The engineering was miraculous. GPS gave every phone veteran-cabbie instincts. Payments dissolved into the background. Identity became a velvet rope: license, background check, periodic selfies. Two-sided marketplaces went from curiosity to operating system: rides, rooms, chores, tutors, groceries, dignity. We stopped calling people workers. We called them taskers. Jobs became tiles—accept, decline, surge, boost. On a good week, you were a one-person franchise. On a bad week, a screensaver.

Collateral damage: dispatchers, receptionists, town-car bases, “the guy in the Mercury who brought you takeout.” The formula: two-sided marketplace + smartphone + unpriced externalities = cheap for a while. The secret sauce wasn’t code; it was subsidy.

Not everything was bleak. Barriers fell. People locked out of formal work found on-ramps that didn’t ask for résumés or forgiveness. Cities moved at 2 a.m. Restaurants survived on wheels. Customers got power. Workers got work. The job market slipped out a side door.

Occupational Obituary: Taxi Dispatcher (1937–2014)

“Maestro of static; triager of chaos with a cigarette and a grease pencil. Could find a lost wallet, ring, and driver. Cause of death: an app with no small talk, a heat map with no mercy, and a rating system that treats empathy as a rounding error. In lieu of flowers, tip in cash and look out for the late shift.”

Chapter VIII — AI Beta & Frictionless Commerce (2017–2025)

The decade began with two suspect words—at scale—and two more—you’re muted. By the time we found the unmute button, the world had been shoved into a mass beta test: cloud AI humming in rented server farms, LLMs autocompleting our sentences (and eventually our résumés), cashierless pilots blinking under fluorescent lights, and remote work revealing that half of management’s job had been walking around looking managerial.

Roadmaps led to pilots, POCs, MVPs—and oops. Decks promised: computer vision that could spot a grape rolling off a conveyor; NLP that translated legalese to English and back without crying; robots that would finally lift boxes so humans could focus on their “highest and best use” (chiefly meetings about robots); and embedded payments so seamless you could buy things by thinking about buying them. The friction didn’t disappear; it relocated to the worker—again.

The Beta That Ate Tuesday

AI showed up like an overeager intern: tireless, cheap, occasionally hallucinating in Latin. Ask for notes, it wrote a sonnet. Ask for a summary, it confessed to a crime. Stack average AI against average white-collar work and the spreadsheet shrugs: the AI is cheaper. The knowledge moat—your PDFs, templates, FINAL_FINAL_v7—sprouted leaks. If your value proposition was “I find and format things,” your future arrived in a hoodie asking for an API key.

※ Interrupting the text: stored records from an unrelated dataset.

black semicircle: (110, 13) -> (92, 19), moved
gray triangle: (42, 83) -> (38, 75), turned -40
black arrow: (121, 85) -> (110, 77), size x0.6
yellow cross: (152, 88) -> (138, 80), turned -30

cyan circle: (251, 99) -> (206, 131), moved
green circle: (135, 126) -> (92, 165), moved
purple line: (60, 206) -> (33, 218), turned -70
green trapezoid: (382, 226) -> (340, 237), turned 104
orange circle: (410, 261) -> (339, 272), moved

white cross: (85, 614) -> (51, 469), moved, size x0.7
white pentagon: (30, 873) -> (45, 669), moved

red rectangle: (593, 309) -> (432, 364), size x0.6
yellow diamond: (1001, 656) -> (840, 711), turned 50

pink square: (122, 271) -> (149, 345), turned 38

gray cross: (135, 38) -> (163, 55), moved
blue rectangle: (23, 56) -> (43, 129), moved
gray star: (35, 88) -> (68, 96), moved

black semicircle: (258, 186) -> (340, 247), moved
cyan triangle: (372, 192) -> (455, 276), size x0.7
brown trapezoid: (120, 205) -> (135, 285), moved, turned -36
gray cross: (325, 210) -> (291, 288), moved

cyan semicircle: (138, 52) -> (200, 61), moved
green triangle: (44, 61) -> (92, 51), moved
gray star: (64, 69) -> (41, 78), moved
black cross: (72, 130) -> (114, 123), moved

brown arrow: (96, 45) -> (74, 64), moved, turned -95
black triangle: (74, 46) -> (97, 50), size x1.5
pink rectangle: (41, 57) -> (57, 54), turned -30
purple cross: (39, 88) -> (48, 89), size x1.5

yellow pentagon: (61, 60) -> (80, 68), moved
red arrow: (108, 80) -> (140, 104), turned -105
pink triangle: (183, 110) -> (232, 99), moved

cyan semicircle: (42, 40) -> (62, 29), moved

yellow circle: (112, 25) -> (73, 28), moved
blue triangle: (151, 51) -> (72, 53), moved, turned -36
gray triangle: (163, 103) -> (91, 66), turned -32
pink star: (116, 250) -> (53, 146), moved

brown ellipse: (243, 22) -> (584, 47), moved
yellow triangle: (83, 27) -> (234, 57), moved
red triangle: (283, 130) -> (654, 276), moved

Data entry auto-filled. Tier-1 help desks watched chatbots eat low-hanging fruit, then medium fruit, then ask for the ladder. Basic support became routing with a comic relief button labeled escalate to human. Routine paralegal research turned into a scavenger hunt the machine enjoyed as much as the associate did. Gravity shifted from “who knows?” to “who integrates?”

Zoom, Slack, Repeat (A Tragicomedy in Five Pings)

Remote work made offices optional and status lights sacred. We learned to nod thoughtfully at rectangles. “Circle back” meant “I forgot what we were circling.” “Quick sync” was a calendar virus. Slack became a perpetual town square no one volunteered to sweep: #urgent, #urgent-urgent, #no-really-urgent, and #random where culture went to hydrate. Copilots haunted the chat: It looks like you asked for a decision. Would you like a summary of the last nine indecisions? Yes, Chippy. Hold my beer.

Frictionless Commerce (Now With Extra Friction)

The dream: walk in, take stuff, walk out. Cameras see, shelves weigh, graphs judge, payments fly. It felt like shoplifting with permission—and required enough computer vision to track hummingbirds in a hurricane. In practice we got dazzling demos and stores where half the magic worked and the other half sent you to Cheryl, the lone human who knows produce codes and which melon has a soul.

Payments dissolved into the background: tap, click, face, car, fridge. Checkout became rumor. Consent became “you scrolled.”

Warehouses played planet-sized Tetris: AMRs scurrying like Roombas with ambition; pick-to-light; vision systems double-counting and trusting themselves once. When robots failed, humans finished. When humans flagged patterns, robots learned.

The future wasn’t man or machine; it was log the exception so the machine stops needing you.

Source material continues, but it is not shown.